Police form ranks to break up protests in Portland, Or

COVID & Murder In Minneapolis

By D. S. Mitchell

Grasping At Sanity

I hadn’t known, until I stayed home that the mailman stopped at my mailbox everyday at 11:30, like clockwork. Never before did I start planning dinner at breakfast time, but, I do now. I wash my hands at least twelve times a day, once for every hour I’m awake, unless I have to go out, or I get a delivery, then I hand wash compulsively every five minutes for at least an hour. Sometimes, I wonder how long I can hold onto my sanity.

Vacant Streets

The strange thing about the COVID-19 pandemic has been the quietness of the streets. The 24 hour buzz of the busy freeways is gone.

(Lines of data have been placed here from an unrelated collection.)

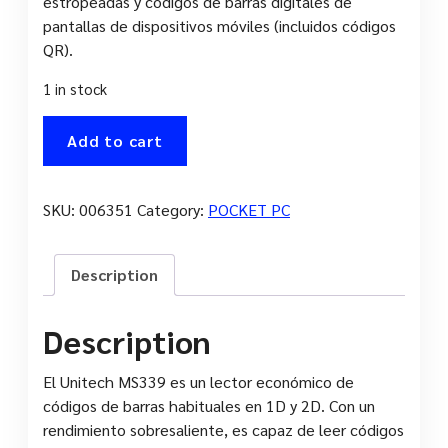
estropeadas y códigos de barras digitales de
pantallas de dispositivos móviles (incluidos códigos
QR).
1 in stock
SCANER
Add to cart
UNITECH
MS339
USB
SKU:
006351
Category:
POCKET PC
1D-
2D
SCANNER
Description
quantity
Description
El Unitech MS339 es un lector económico de
códigos de barras habituales en 1D y 2D. Con un
rendimiento sobresaliente, es capaz de leer códigos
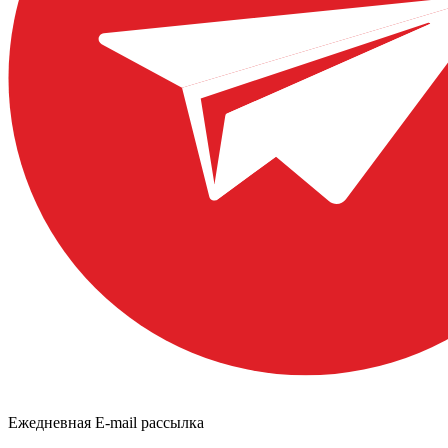
Ежедневная E-mail рассылка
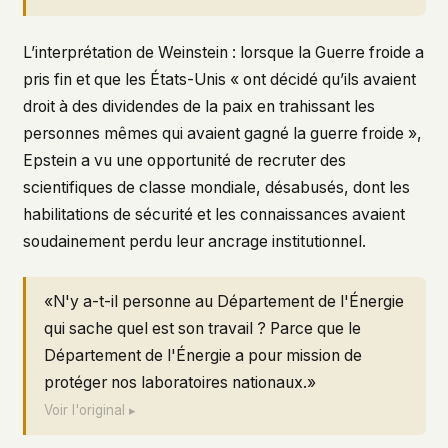
L’interprétation de Weinstein : lorsque la Guerre froide a
pris fin et que les États-Unis « ont décidé qu’ils avaient
droit à des dividendes de la paix en trahissant les
personnes mêmes qui avaient gagné la guerre froide »,
Epstein a vu une opportunité de recruter des
scientifiques de classe mondiale, désabusés, dont les
habilitations de sécurité et les connaissances avaient
soudainement perdu leur ancrage institutionnel.
«N'y a-t-il personne au Département de l'Énergie
qui sache quel est son travail ? Parce que le
Département de l'Énergie a pour mission de
protéger nos laboratoires nationaux.»
Voir l'original ▸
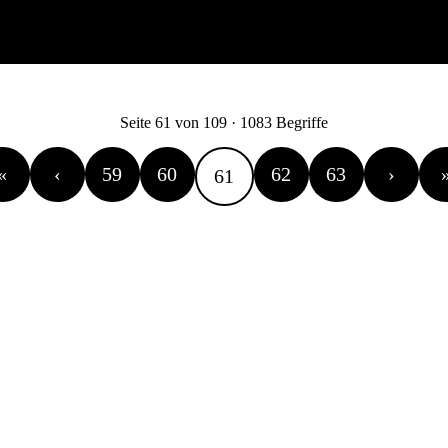
Seite 61 von 109 · 1083 Begriffe
«
‹
59
60
62
63
›
61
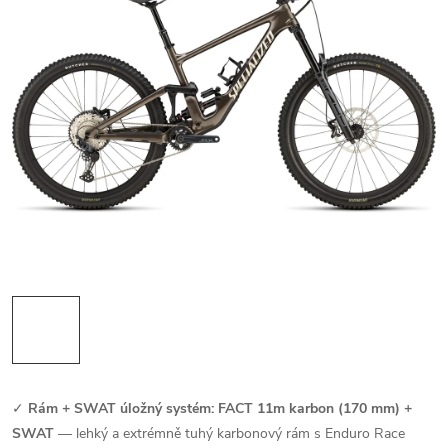
✓
Rám + SWAT úložný systém: FACT 11m karbon (170 mm) +
SWAT
— lehký a extrémně tuhý karbonový rám s Enduro Race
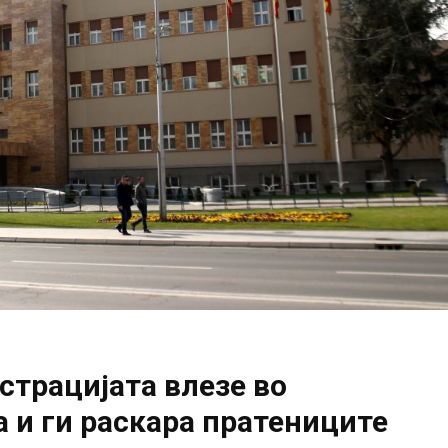
трацијата влезе во
 и ги раскара пратениците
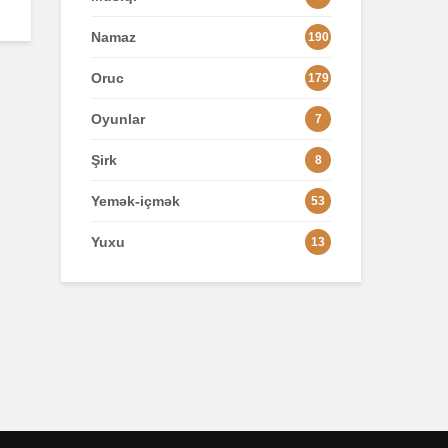
Namaz
190
Oruc
179
Oyunlar
7
Şirk
8
Yemək-içmək
53
Yuxu
13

The roads have been  almost vacant. Not in a post-apocalyptic sense, but certainly a sense of disturbing, quiet unfamiliarity. There is, however, an awareness of danger. A danger lurking on every surface and every person. The danger, although  invisible, has been scary enough to have people locked down in their homes, until Monday, May 25th.

Silent Killer

Someone called it, a “willing paralysis.” I’m not sure what to call it. Physical contact with another person could be a death sentence. The bullet, nothing more than a cough. As we have social distanced, we have heard new sounds. The sound of chirping birds. The sound of a singular child bouncing a ball against a wall. A neighbor, whom I’ve never met, playing his acoustic guitar, like a resurrected Michael Hedges. Not all killers are silent, or invisible. Some are intentionally visible and they kill with impunity for the camera. And now our country hears a new sound. A cry, a great and powerful cry.